**SOURCE DATA:**
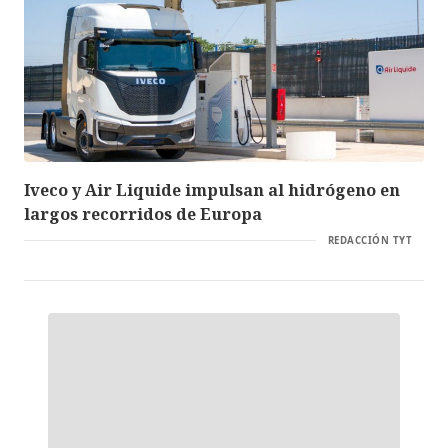
Iveco y Air Liquide impulsan al hidrógeno en
largos recorridos de Europa
REDACCIÓN TYT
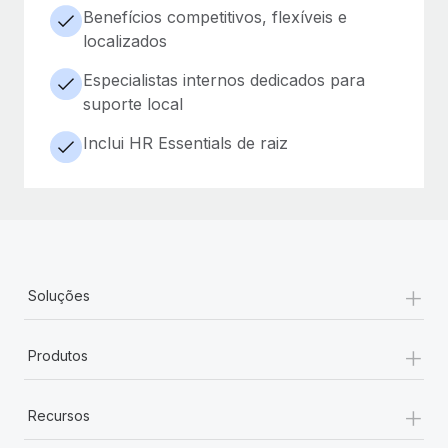
Benefícios competitivos, flexíveis e
localizados
Especialistas internos dedicados para
suporte local
Inclui HR Essentials de raiz
+
Soluções
+
Produtos
+
Recursos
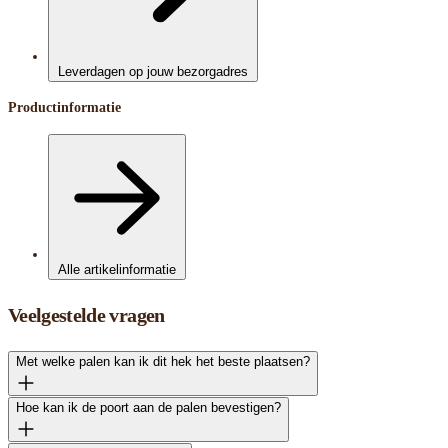
Leverdagen op jouw bezorgadres
Productinformatie
Alle artikelinformatie
Veelgestelde vragen
Met welke palen kan ik dit hek het beste plaatsen?
Hoe kan ik de poort aan de palen bevestigen?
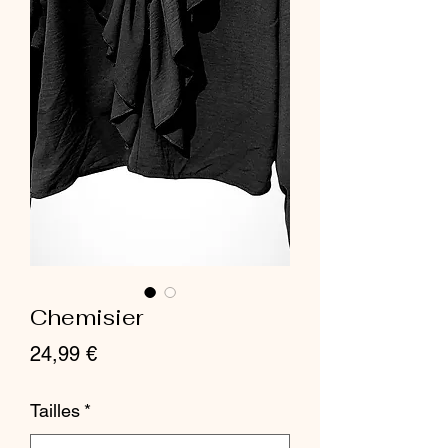
Chemisier
Prix
24,99 €
Tailles
*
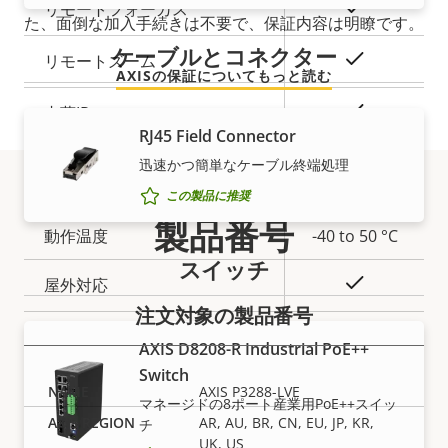
プ
○
リモートフォーカス
た、面倒な加入手続きは不要で、保証内容は明瞭です。
ロ
プ
ケーブルとコネクター
パ
ロ
○
リモートズーム
AXISの保証についてもっと読む
テ
パ
ィ
テ
○
内蔵IR
RJ45 Field Connector
の
ィ
説
ローカルストレージ (メモリー
値
迅速かつ簡単なケーブル終端処理
○
明
カードスロット)
この製品に推奨
製品番号
動作温度
-40 to 50 °C
スイッチ
○
屋外対応
注文対象の製品番号
耐衝撃等級
IK10
AXIS D8208-R Industrial PoE++
Switch
IP定格
IP66, IP67
AXIS P3288-LVE
マネージドの8ポート産業⽤PoE++スイッ
AR, AU, BR, CN, EU, JP, KR,
チ
○
再塗装向けに設計
UK, US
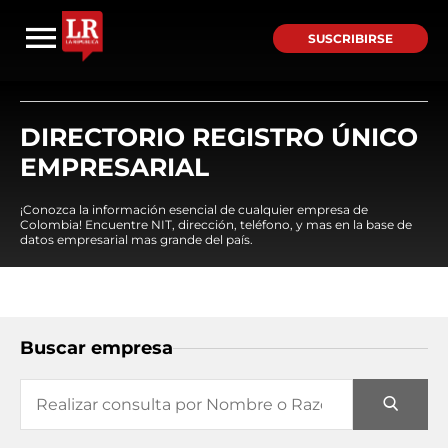
SUSCRIBIRSE
DIRECTORIO REGISTRO ÚNICO
EMPRESARIAL
¡Conozca la información esencial de cualquier empresa de
Colombia! Encuentre NIT, dirección, teléfono, y mas en la base de
datos empresarial mas grande del país.
Buscar empresa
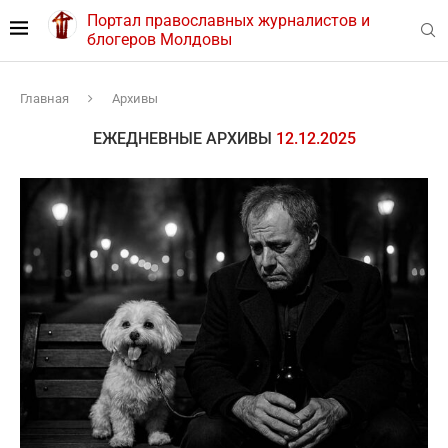
Портал православных журналистов и
блогеров Молдовы
Главная
Архивы
ЕЖЕДНЕВНЫЕ АРХИВЫ
12.12.2025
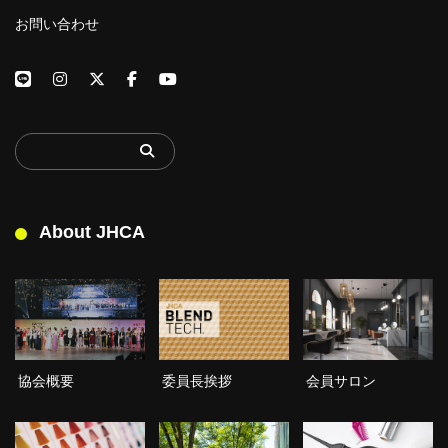
お問い合わせ
About JHCA
委員長挨拶
協会概要
会員サロン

**DIRECTIONS:** Omitting the pictures, write out the material above exactly as it stands.

**SOLUTION TO THIS EXERCISE:**
Iveco y Air Liquide impulsan al hidrógeno en
largos recorridos de Europa
REDACCIÓN TYT
Benefícios competitivos, flexíveis e
localizados
Especialistas internos dedicados para
suporte local
Inclui HR Essentials de raiz
+
Soluções
+
Produtos
+
Recursos
Leverdagen op jouw bezorgadres
Productinformatie
Alle artikelinformatie
Veelgestelde vragen
Met welke palen kan ik dit hek het beste plaatsen?
Hoe kan ik de poort aan de palen bevestigen?
Chemisier
Prix
24,99 €
Tailles
*
プ
○
リモートフォーカス
た、面倒な加入手続きは不要で、保証内容は明瞭です。
ロ
プ
ケーブルとコネクター
パ
ロ
○
リモートズーム
AXISの保証についてもっと読む
テ
パ
ィ
テ
○
内蔵IR
RJ45 Field Connector
の
ィ
説
ローカルストレージ (メモリー
値
迅速かつ簡単なケーブル終端処理
○
明
カードスロット)
この製品に推奨
製品番号
動作温度
-40 to 50 °C
スイッチ
○
屋外対応
注文対象の製品番号
耐衝撃等級
IK10
AXIS D8208-R Industrial PoE++
Switch
IP定格
IP66, IP67
AXIS P3288-LVE
マネージドの8ポート産業⽤PoE++スイッ
AR, AU, BR, CN, EU, JP, KR,
チ
○
再塗装向けに設計
UK, US
SUSCRIBIRSE
DIRECTORIO REGISTRO ÚNICO
EMPRESARIAL
¡Conozca la información esencial de cualquier empresa de
Colombia! Encuentre NIT, dirección, teléfono, y mas en la base de
datos empresarial mas grande del país.
Buscar empresa
Портал православных журналистов и
блогеров Молдовы
Главная
Архивы
ЕЖЕДНЕВНЫЕ АРХИВЫ
12.12.2025
お問い合わせ
About JHCA
委員長挨拶
協会概要
会員サロン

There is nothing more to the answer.